Solved: need to create race 1-5 multiracial where I have 15 race categories fo...

Epi · Posted 06-14-2024 10:29 AM

Edited: added SAS table file as well as the output needed. Thank you to those who have already responded. I have not had a chance to try the code in responses at this time. I'm new to this posting questions. I'm usually able to recycle code from other programs or code I find online.

Hi everyone,

I have a variable where is tells me if the race is just alone or "Two or more races". For the ones where race is 'race, alone', simple coding:

if SINGLE_TOM_RACE NE 'Two or more races' THEN DO;
 if SINGLE_TOM_RACE = 'American Indian/Alaskan Native, Alone' then race1 = 'R1';
	else if SINGLE_TOM_RACE = 'Asian, Alone' then race1 = 'R2';
	else if SINGLE_TOM_RACE = = 'Black/African American, Alone' then race1 = 'R3';
	else if SINGLE_TOM_RACE = 'Native Hawaiian or other Pacific Islander, Alone' then race1 = 'R4';
	else if SINGLE_TOM_RACE = 'White, Alone' then race1 = 'R5';
	else if SINGLE_TOM_RACE = 'Other/Unknown' then race1= 'UNK';
	else race1='';
end;

I'm having brain freeze on when SINGLE_TOM_RACE is 'Two or more races'. I know I need an array.
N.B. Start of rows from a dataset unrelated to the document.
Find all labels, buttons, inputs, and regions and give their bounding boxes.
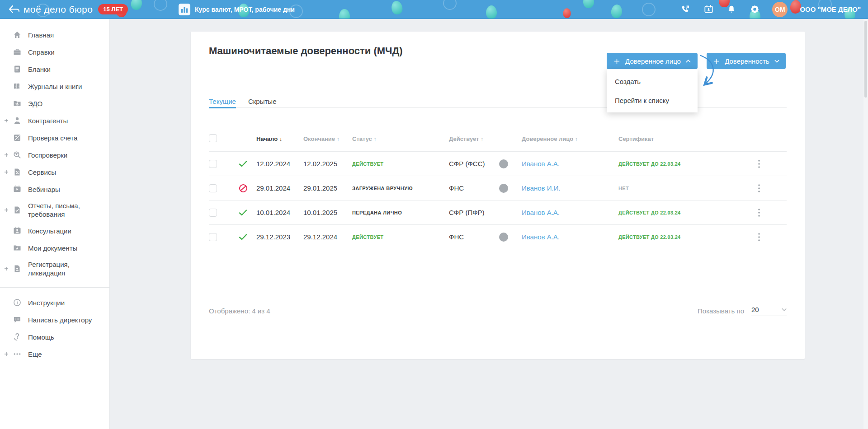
person-link[interactable]: Иванов А.А. — [522, 209, 618, 216]
row-checkbox[interactable] — [209, 233, 217, 241]
person-link[interactable]: Иванов И.И. — [522, 184, 618, 192]
sidebar-item-edo[interactable]: ЭДО — [0, 95, 109, 112]
my-documents-icon — [13, 243, 22, 252]
expand-plus-icon[interactable] — [4, 208, 9, 212]
scrollbar-thumb[interactable] — [864, 21, 867, 98]
sidebar-item-label: Контрагенты — [28, 117, 72, 125]
invoice-check-icon — [13, 133, 22, 142]
select-all-checkbox[interactable] — [209, 134, 217, 142]
revoked-icon — [235, 184, 256, 193]
balloon-decoration — [583, 0, 594, 8]
sidebar-item-services[interactable]: Сервисы — [0, 163, 109, 181]
end-date: 29.12.2024 — [303, 233, 352, 241]
authority: ФНС — [449, 233, 499, 241]
rates-ticker-link[interactable]: Курс валют, МРОТ, рабочие дни — [179, 4, 295, 15]
per-page-select[interactable]: 20 — [751, 306, 787, 316]
sidebar-item-instructions[interactable]: Инструкции — [0, 294, 109, 311]
sidebar-item-journals[interactable]: Журналы и книги — [0, 78, 109, 95]
sidebar-item-invoice-check[interactable]: Проверка счета — [0, 129, 109, 146]
bubble-decoration — [443, 0, 457, 10]
sidebar-item-contractors[interactable]: Контрагенты — [0, 112, 109, 129]
company-name[interactable]: ООО "МОЕ ДЕЛО" — [800, 5, 861, 13]
certificate-status: НЕТ — [618, 186, 731, 191]
person-avatar — [499, 233, 508, 242]
add-trusted-person-button[interactable]: Доверенное лицо — [607, 53, 698, 69]
sidebar-item-certificates[interactable]: Справки — [0, 43, 109, 61]
table-row: 29.01.2024 29.01.2025 ЗАГРУЖЕНА ВРУЧНУЮ … — [209, 176, 787, 201]
row-actions-kebab-icon[interactable] — [755, 157, 764, 171]
notifications-bell-icon[interactable] — [726, 4, 737, 15]
sidebar-item-my-documents[interactable]: Мои документы — [0, 239, 109, 256]
sidebar-item-webinars[interactable]: Вебинары — [0, 181, 109, 198]
authority: ФНС — [449, 184, 499, 192]
sidebar-item-label: Госпроверки — [28, 151, 72, 159]
phone-icon[interactable] — [680, 4, 691, 15]
row-actions-kebab-icon[interactable] — [755, 230, 764, 244]
sidebar-item-reports[interactable]: Отчеты, письма, требования — [0, 198, 109, 222]
home-icon — [13, 30, 22, 39]
column-header-authority[interactable]: Действует ↑ — [449, 135, 499, 142]
expand-plus-icon[interactable] — [4, 118, 9, 123]
add-poa-button[interactable]: Доверенность — [707, 53, 786, 69]
sidebar-item-home[interactable]: Главная — [0, 26, 109, 43]
sidebar-item-blanks[interactable]: Бланки — [0, 61, 109, 78]
app-logo[interactable]: моё дело бюро — [24, 4, 93, 15]
table-row: 29.12.2023 29.12.2024 ДЕЙСТВУЕТ ФНС Иван… — [209, 225, 787, 249]
menu-item-create[interactable]: Создать — [607, 72, 698, 91]
sidebar-item-label: Проверка счета — [28, 134, 82, 142]
certificate-status: ДЕЙСТВУЕТ ДО 22.03.24 — [618, 161, 731, 167]
settings-gear-icon[interactable] — [749, 4, 760, 15]
column-header-person[interactable]: Доверенное лицо ↑ — [522, 135, 618, 142]
bubble-decoration — [154, 0, 167, 11]
person-link[interactable]: Иванов А.А. — [522, 160, 618, 168]
services-icon — [13, 168, 22, 177]
person-link[interactable]: Иванов А.А. — [522, 233, 618, 241]
user-avatar[interactable]: ОМ — [772, 2, 788, 17]
menu-item-go-to-list[interactable]: Перейти к списку — [607, 91, 698, 110]
sidebar-item-label: Сервисы — [28, 168, 61, 177]
content-area: Машиночитаемые доверенности (МЧД) Довере… — [110, 19, 868, 429]
authority: СФР (ПФР) — [449, 209, 499, 216]
row-actions-kebab-icon[interactable] — [755, 182, 764, 195]
expand-plus-icon[interactable] — [4, 352, 9, 356]
sidebar-item-gov-inspections[interactable]: Госпроверки — [0, 146, 109, 163]
sidebar-item-label: Бланки — [28, 65, 55, 74]
column-header-end[interactable]: Окончание ↑ — [303, 135, 352, 142]
sidebar-item-registration[interactable]: Регистрация, ликвидация — [0, 256, 109, 281]
tab-hidden[interactable]: Скрытые — [248, 95, 277, 107]
table-header-row: Начало ↓ Окончание ↑ Статус ↑ Действует … — [209, 108, 787, 152]
inspection-icon — [13, 150, 22, 159]
column-header-start[interactable]: Начало ↓ — [256, 135, 303, 142]
webinar-icon — [13, 185, 22, 194]
bar-chart-icon — [179, 4, 190, 15]
ticker-label: Курс валют, МРОТ, рабочие дни — [195, 6, 295, 13]
row-checkbox[interactable] — [209, 160, 217, 168]
row-checkbox[interactable] — [209, 209, 217, 217]
sidebar-item-help[interactable]: Помощь — [0, 328, 109, 345]
valid-check-icon — [235, 233, 256, 241]
table-footer: Отображено: 4 из 4 Показывать по 20 — [209, 287, 787, 335]
sidebar-item-label: Справки — [28, 48, 59, 56]
per-page-label: Показывать по — [698, 307, 744, 315]
sidebar-item-write-director[interactable]: Написать директору — [0, 311, 109, 328]
row-checkbox[interactable] — [209, 184, 217, 192]
certificate-status: ДЕЙСТВУЕТ ДО 22.03.24 — [618, 210, 731, 215]
back-button[interactable] — [6, 2, 22, 17]
row-actions-kebab-icon[interactable] — [755, 206, 764, 219]
sidebar-divider — [0, 287, 109, 288]
book-icon — [13, 82, 22, 91]
sidebar-item-label: Мои документы — [28, 244, 82, 252]
expand-plus-icon[interactable] — [4, 266, 9, 271]
calendar-icon[interactable] — [703, 4, 714, 15]
topbar-actions: ОМ ООО "МОЕ ДЕЛО" — [680, 2, 861, 17]
person-avatar — [499, 184, 508, 193]
expand-plus-icon[interactable] — [4, 170, 9, 174]
column-header-status[interactable]: Статус ↑ — [352, 135, 449, 142]
tab-current[interactable]: Текущие — [209, 95, 236, 107]
sidebar-item-consultations[interactable]: Консультации — [0, 222, 109, 239]
balloon-decoration — [563, 8, 571, 18]
expand-plus-icon[interactable] — [4, 153, 9, 157]
sidebar-item-label: Еще — [28, 350, 47, 359]
valid-check-icon — [235, 209, 256, 216]
sidebar-item-more[interactable]: Еще — [0, 345, 109, 363]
Each observation is unique. Race categories run from Race1a -- Race15a. Data dictionary is in the table below:

column	code	Decedent's race literal	IMPORT RESULT NEEDED
RACE1a	Y, N, U	White	R5
RACE2a	Y, N, U	Black or African American	R3
RACE3a	Y, N, U	American Indian or Alaska Native	R1
RACE4a	Y, N, U	Asian Indian	R2.01
RACE5a	Y, N, U	Chinese	R2.06
RACE6a	Y, N, U	Filipino	R2.08
RACE7a	Y, N, U	Japanese	R2.11
RACE8a	Y, N, U	Korean	R2.12
RACE9a	Y, N, U	Vietnamese	R2.19
RACE10a	Y, N, U	Other Asian	R2
RACE11a	Y, N, U	Native Hawaiian	R4.01.001
RACE12a	Y, N, U	Guamanian or Chamorro	R4.02.001
RACE13a	Y, N, U	Samoan	R4.01.002
RACE14a	Y, N, U	Other Pacific Islander	R4
RACE15a	Y, N, U	Other	UNK

IMPORT FILE HAS RACE VARIABLES RACE1-RACE5 AVAILABLE FOR MULTIRACIAL CASES

It's also in the attached excel file.

During my searches for similar answers, I've only found responses for duplicate observations and not unique/ distinct observations. I know that I need the first - n 'Y' in each row, but I am completely blanking on the way to do that array. From the searches I have found, this code below seems to be on the right track, but I'm not sure.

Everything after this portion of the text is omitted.